## What you have to do
Please report the number of lines in the entries below that contain "сайт", with nothing added.

## Raw data
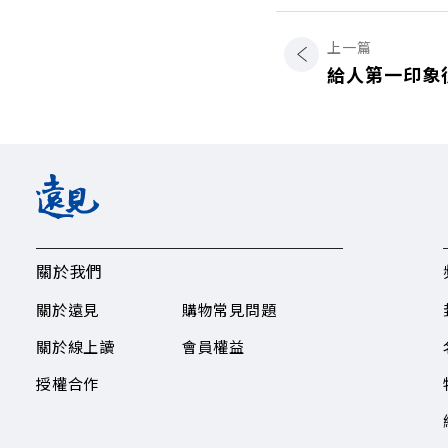
上一篇
給人第一印象
關於我們
關於遠見
購物常見問題
關於線上讀
會員權益
授權合作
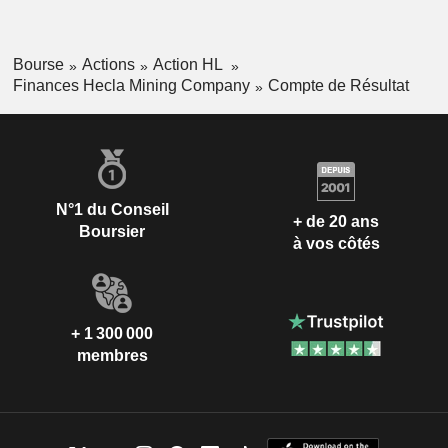
Bourse
Actions
Action HL
Finances Hecla Mining Company
Compte de Résultat
N°1 du Conseil
+ de 20 ans
Boursier
à vos côtés
+ 1 300 000
membres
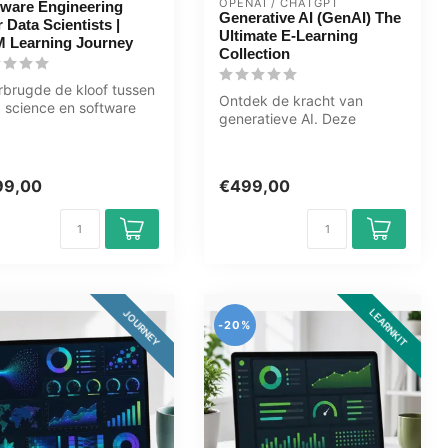
OPENAI / CHATGPT
tware Engineering
Generative AI (GenAI) The
 Data Scientists |
Ultimate E-Learning
 Learning Journey
Collection
brugde de kloof tussen
Ontdek de kracht van
 science en software
generatieve AI. Deze
neering in dit leertraje...
complete e-learning
collectie leert je...
99,00
€499,00
LEARNKIT
JOURNEY
-20%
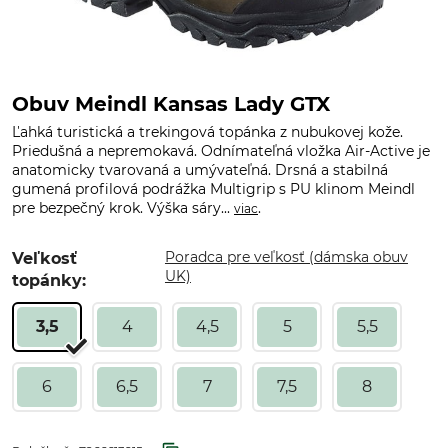
Obuv Meindl Kansas Lady GTX
Ľahká turistická a trekingová topánka z nubukovej kože.
Priedušná a nepremokavá. Odnímateľná vložka Air-Active je
anatomicky tvarovaná a umývateľná. Drsná a stabilná
gumená profilová podrážka Multigrip s PU klinom Meindl
pre bezpečný krok. Výška sáry...
.
viac
Poradca pre veľkosť (dámska obuv
Veľkosť
UK)
topánky:
3,5
4
4,5
5
5,5
6
6,5
7
7,5
8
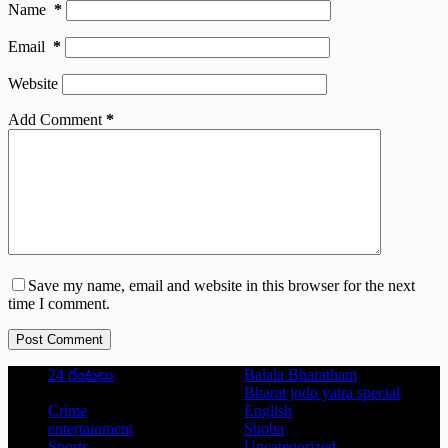
Name
*
Email
*
Website
Add Comment
*
Save my name, email and website in this browser for the next
time I comment.
Post Comment
24 గంటలు
Balala Bharatham
Bharat jodo yatra special
Crime
English
entertainment
Shoba
Sports
Uncategorized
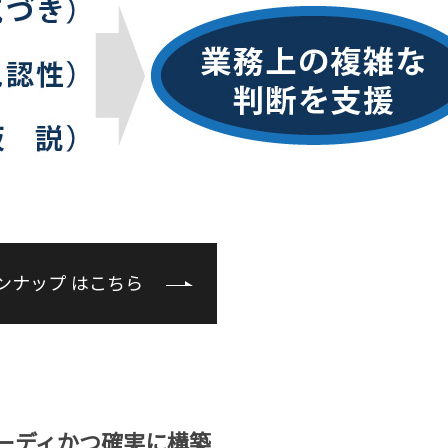
ンナップ はこちら
ピーディかつ確実に構築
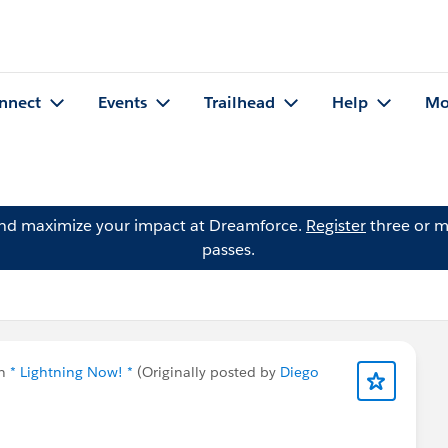
nnect
Events
Trailhead
Help
Mo
and maximize your impact at Dreamforce.
Register
three or m
passes.
in
* Lightning Now! *
(Originally posted by
Diego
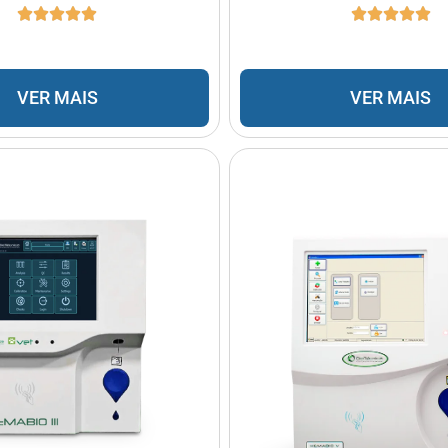
VER MAIS
VER MAIS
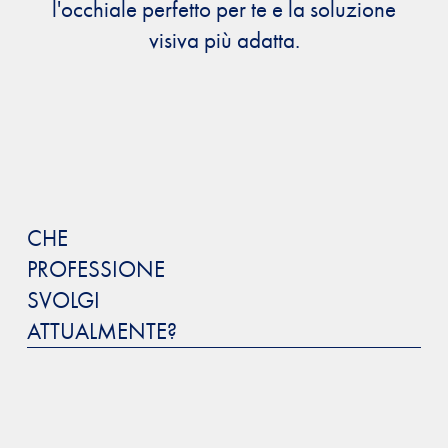
l'occhiale perfetto per te e la soluzione
visiva più adatta.
CHE
PROFESSIONE
SVOLGI
ATTUALMENTE?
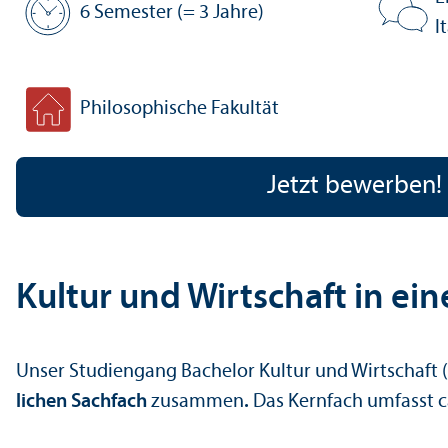
6 Semester (= 3 Jahre)
Regel­studien­zeit:
Veranstal
I
Philosophische Fakultät
Fakultät:
Jetzt bewerben!
Kultur und Wirtschaft in e
Unser Studien­gang Bachelor Kultur und Wirtschaft
lichen Sachfach
zusammen
.
Das Kernfach umfasst c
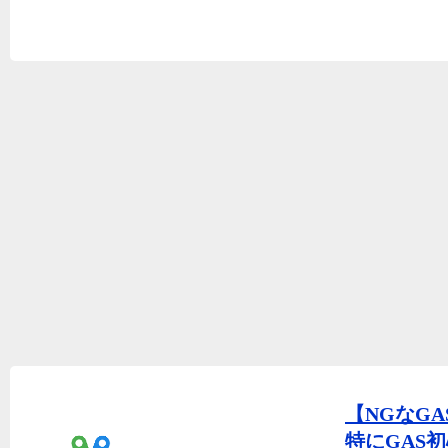
【NGなG
特にGAS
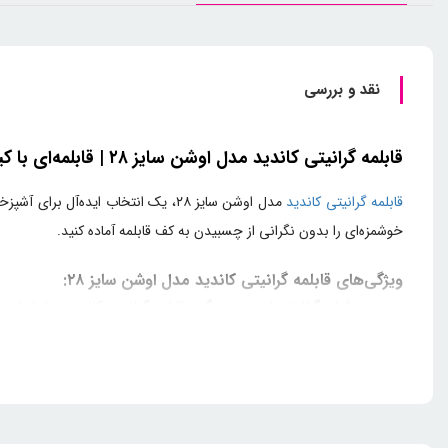
نقد و بررسی
قابلمه گرانیتی کاندید مدل اوشن سایز ۲۸ | قابلمه‌ای با کیفیت برای آشپزی روزانه
قابلمه گرانیتی
کاندید
مدل اوشن سایز ۲۸، یک انتخاب اید
خوشمزه‌ای را بدون نگرانی از چسبیدن به کف قابلمه آماده کنید.
ویژگی‌های قابلمه گرانیتی کاندید مدل اوشن سایز ۲۸:
•
پوشش گرانیتی ضد چسبندگی:
قابلمه گرانیتی کاندید مدل اوشن 
•
سایز ۲۸ مناسب برای خانواده‌های کوچک:
سایز ۲۸ این قابلمه برای پخت غذاهایی نظیر خورش‌ها، سوپ‌ها و غذاهای معمولی ایده‌آل است. مناسب برای خانواده‌های کوچک یا پخت در حجم متوسط.
•
توزیع یکنواخت حرارت:
پوشش گرانیتی باعث می‌شود که حرارت ب
•
مقاومت در برابر دماهای بالا:
این قابلمه با مقاومت بالای خود در
•
دسته‌های عایق حرارت:
دسته‌های قابلمه طراحی شده‌اند تا شما را 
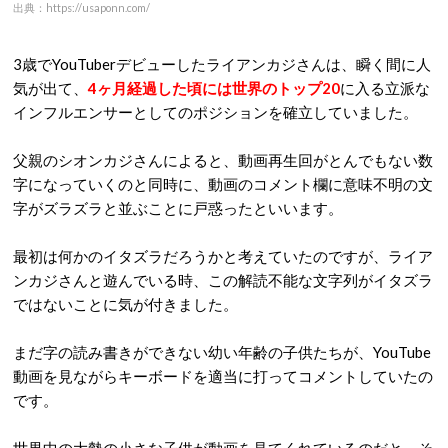
出典：https://usaponn.com/
3歳でYouTuberデビューしたライアンカジさんは、瞬く間に人
気が出て、
4ヶ月経過した頃には世界のトップ20
に入る立派な
インフルエンサーとしてのポジションを確立していました。
父親のシオンカジさんによると、動画再生回がとんでもない数
字になっていくのと同時に、動画のコメント欄に意味不明の文
字がズラズラと並ぶことに戸惑ったといいます。
最初は何かのイタズラだろうかと考えていたのですが、ライア
ンカジさんと遊んでいる時、この解読不能な文字列がイタズラ
ではないことに気が付きました。
まだ字の読み書きができない幼い年齢の子供たちが、YouTube
動画を見ながらキーボードを適当に打ってコメントしていたの
です。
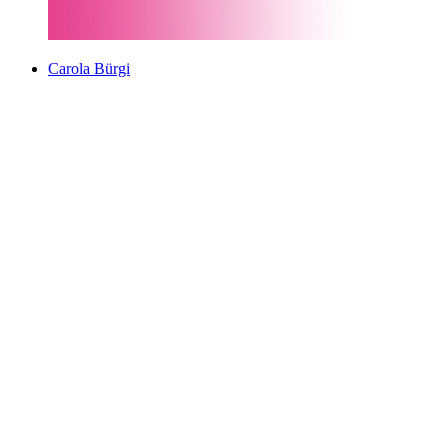
Carola Bürgi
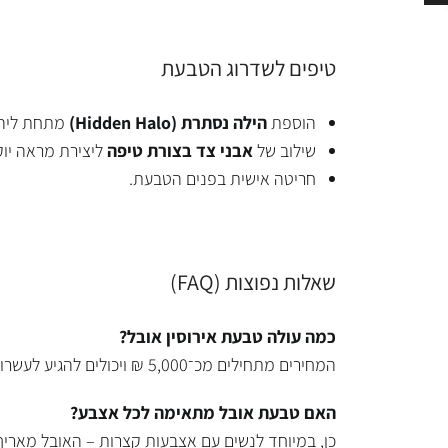
טיפים לשדרוג הטבעת
הוספת
הילה נסתרת
(Hidden Halo)
מתחת ליהל
שילוב של
אבני צד בצורת טיפה
ליצירת מראה יוק
חריטה אישית בפנים הטבעת.
שאלות נפוצות (FAQ)
כמה עולה טבעת אירוסין אובל
?
המחירים מתחילים מכ־5,000 ₪ ויכולים להגיע לעשרות אלפי שקלים, בהתאם למשקל, איכות היהלום והעיצוב.
האם טבעת אובל מתאימה לכל אצבע
?
כן, במיוחד לנשים עם אצבעות קצרות – האובל מאריך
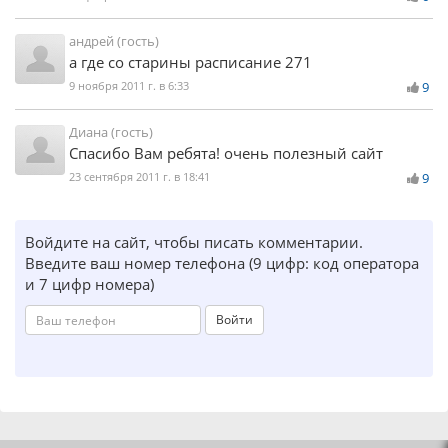
андрей (гость)
а где со старины расписание 271
9 ноября 2011 г. в 6:33
9
Диана (гость)
Спасибо Вам ребята! очень полезный сайт
23 сентября 2011 г. в 18:41
9
Войдите на сайт, чтобы писать комментарии.
Введите ваш номер телефона (9 цифр: код оператора
и 7 цифр номера)
Войти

## Reply
2